What's the worst part about trying to have children when you know you most likely can't? Every month is a roller coaster. As Pinky said, you know your cervical fluid; you know when the egg is going to drop. Deep inside....you hope.
You gain control of your mind and say, "No, I know I'm not going to get pregnant this month." BUT when you know that it's the right time, and you and your man go at it...that little thought is planted in the back of your mind. "Maybe this time."
Your cycle continues, and then, as it was this month, it's day 35. Normally, I don't get to day 35. That's a huge sign that...WAHO! This could be...yes, maybe, well, no, I doubt it.
Then, Aunt Dotty arrives, heavy luggage and all. As always(pun not intended, but really funny, since this month I'm using Stay Free...haha). Then, all of the frustrations, sadness, and emotions that go along with it.
Pinky, I feel ya. The worst is when you're trying so hard, and then...someone gets knocked up. Someone calls and tells you they find out the gender of their baby.

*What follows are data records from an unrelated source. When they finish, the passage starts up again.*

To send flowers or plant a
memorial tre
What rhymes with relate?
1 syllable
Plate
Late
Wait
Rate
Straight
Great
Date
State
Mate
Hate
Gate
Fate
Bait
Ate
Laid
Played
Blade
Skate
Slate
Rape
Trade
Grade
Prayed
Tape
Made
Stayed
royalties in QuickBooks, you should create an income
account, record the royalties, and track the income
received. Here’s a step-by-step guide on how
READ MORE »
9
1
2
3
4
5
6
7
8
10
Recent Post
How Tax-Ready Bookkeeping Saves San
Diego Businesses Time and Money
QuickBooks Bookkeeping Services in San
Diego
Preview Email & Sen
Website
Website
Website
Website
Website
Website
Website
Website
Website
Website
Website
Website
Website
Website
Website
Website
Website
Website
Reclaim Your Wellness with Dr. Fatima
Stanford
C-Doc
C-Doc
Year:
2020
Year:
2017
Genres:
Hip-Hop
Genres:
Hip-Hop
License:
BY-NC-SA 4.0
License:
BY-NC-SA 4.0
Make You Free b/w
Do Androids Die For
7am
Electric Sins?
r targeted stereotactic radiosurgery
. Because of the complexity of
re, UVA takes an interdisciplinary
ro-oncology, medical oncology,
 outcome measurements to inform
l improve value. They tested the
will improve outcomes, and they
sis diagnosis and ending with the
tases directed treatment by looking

Someones calls to tell you that they just had their baby.
You are happy for them. You just want that same happiness yourself.
The questions that come from others hurt deeper than most realize. Especially when some people have never even had to think about it...because...they just get pregnant by their husband looking at them. Okay, that's a stretch...but I think you know the ones. Then, they brag about it. I'm Fertile Myrtle. *sigh* Thanks for the reminder, Myrtle. In the words of Kevin James, "Shutty!"
So, while struggling not to be bitter(I'm being honest, here!), I must confess. With friends like Pinky, who are sensitive to those who are trying...I look forward to the day when she may say, "The Cute One and The Drama Princess will have another sibling." What am I working on? Being as happy for the day when people who aren't as sensitive say the same thing.